I currently am trying to execute the anesrake function (part of the anesrake package https://cran.r-project.org/web/packages/anesrake/index.html which weights population attribute sets based on sample attribute sets) within R to approximate weight rankings for multiple sets of variables.
I have a table of sample data testData:
Index GENDER AGE
1 Female 18-24
2 Female 35-64
3 Male 65+
Note: age range has 6 levels- 18-24,25-34,35-44,45-54,55-64,65+
I then have a set of 2 lists for my population data:
GENDER <- c(.49,.51)
AGE <- c(.08,.1,.12,.2,.2,.3)
I then create a set of target variables and a CASEID column on the original table:
targets <- list(GENDER, AGE)
names(targets) <- c("GENDER", "AGE")
testData$CASEID <- 1:length(testData$GENDER)
I finally get to see the variance in my population data vs my sample data:
> anesrakefinder(targets, testData, choosemethod = "total")
GENDER AGE
0.1495337 0.3668394
But when I use the anesrake function to do the final analysis, I get thrown errors:
> anesrake(inputter=targets,dataframe=testData,caseid=testData$CASEID)

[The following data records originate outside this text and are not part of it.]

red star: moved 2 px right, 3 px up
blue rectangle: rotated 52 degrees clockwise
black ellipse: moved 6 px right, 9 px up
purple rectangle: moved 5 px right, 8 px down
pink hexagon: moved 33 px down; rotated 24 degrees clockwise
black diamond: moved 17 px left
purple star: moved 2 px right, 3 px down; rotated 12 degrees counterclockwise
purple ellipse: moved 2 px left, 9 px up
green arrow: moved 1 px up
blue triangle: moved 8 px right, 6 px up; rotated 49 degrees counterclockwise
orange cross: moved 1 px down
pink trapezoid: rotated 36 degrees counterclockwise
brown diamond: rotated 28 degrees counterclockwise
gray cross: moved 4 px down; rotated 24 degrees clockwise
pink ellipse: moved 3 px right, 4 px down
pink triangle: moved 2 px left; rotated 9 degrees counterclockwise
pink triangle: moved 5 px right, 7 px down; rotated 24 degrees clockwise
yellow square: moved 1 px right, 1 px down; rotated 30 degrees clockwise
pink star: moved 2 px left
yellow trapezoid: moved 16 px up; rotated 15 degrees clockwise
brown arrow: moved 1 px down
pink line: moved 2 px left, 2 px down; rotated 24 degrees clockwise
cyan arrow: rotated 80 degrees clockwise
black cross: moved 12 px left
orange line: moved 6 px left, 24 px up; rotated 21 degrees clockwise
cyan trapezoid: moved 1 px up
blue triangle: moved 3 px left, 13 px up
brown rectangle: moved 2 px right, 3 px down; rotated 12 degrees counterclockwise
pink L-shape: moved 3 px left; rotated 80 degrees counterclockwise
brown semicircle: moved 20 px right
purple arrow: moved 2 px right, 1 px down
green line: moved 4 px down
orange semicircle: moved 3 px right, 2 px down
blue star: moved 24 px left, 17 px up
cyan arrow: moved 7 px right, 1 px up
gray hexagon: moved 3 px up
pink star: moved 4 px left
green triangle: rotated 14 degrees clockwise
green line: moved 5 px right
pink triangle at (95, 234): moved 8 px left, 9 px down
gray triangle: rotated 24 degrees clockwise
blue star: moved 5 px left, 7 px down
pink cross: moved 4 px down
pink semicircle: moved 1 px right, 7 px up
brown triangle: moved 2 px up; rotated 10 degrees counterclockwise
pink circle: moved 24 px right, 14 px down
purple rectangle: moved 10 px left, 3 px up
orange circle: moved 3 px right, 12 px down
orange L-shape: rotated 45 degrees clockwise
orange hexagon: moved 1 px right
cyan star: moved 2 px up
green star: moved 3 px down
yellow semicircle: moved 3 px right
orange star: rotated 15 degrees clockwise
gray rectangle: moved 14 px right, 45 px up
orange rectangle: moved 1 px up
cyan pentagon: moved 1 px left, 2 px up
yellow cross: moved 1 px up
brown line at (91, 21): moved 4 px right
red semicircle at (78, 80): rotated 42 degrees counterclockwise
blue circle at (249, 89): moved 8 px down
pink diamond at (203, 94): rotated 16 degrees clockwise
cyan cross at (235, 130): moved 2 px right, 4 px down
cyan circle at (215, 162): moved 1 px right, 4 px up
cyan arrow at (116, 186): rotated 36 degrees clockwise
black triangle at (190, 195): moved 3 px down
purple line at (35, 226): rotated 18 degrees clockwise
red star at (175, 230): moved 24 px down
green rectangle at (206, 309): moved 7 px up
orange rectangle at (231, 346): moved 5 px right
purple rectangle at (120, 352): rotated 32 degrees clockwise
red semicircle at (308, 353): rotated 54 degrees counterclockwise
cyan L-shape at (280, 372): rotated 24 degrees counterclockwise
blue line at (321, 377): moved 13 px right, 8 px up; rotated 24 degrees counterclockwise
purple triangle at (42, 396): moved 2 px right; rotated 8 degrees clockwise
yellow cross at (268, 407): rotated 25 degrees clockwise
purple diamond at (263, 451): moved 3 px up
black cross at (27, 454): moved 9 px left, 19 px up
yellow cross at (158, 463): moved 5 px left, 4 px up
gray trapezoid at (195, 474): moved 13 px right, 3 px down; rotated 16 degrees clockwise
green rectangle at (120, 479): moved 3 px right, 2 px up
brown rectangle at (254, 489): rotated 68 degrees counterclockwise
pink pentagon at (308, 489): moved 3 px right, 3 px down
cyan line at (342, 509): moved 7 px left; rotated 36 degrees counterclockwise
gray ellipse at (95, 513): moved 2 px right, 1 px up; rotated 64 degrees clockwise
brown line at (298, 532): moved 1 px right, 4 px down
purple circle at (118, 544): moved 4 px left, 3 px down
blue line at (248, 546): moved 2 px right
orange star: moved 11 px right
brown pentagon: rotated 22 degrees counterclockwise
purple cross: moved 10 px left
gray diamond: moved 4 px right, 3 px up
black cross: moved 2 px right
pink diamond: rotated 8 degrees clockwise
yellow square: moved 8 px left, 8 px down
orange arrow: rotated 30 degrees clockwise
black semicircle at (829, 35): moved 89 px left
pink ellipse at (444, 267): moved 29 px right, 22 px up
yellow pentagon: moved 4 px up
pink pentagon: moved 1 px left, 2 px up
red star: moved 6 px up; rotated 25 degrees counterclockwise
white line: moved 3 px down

Error in rakeonvar.default(mat[, i], inputter[[i]], weightvec) :
number of variable levels does not match number of weighting levels
In addition: Warning message:
In rakeonvar.default(mat[, i], inputter[[i]], weightvec) :
NAs introduced by coercion
I've been following two 'tutorials' on how to utilize anesrake but I'm still coming up short. These are the tutorials below:
http://sdaza.com/survey/2012/08/25/raking/
http://surveyinsights.org/wp-content/uploads/2014/07/Full-anesrake-paper.pdf
Any help that you could provide on this would be greatly, greatly appreciated.
Cheers,
Stu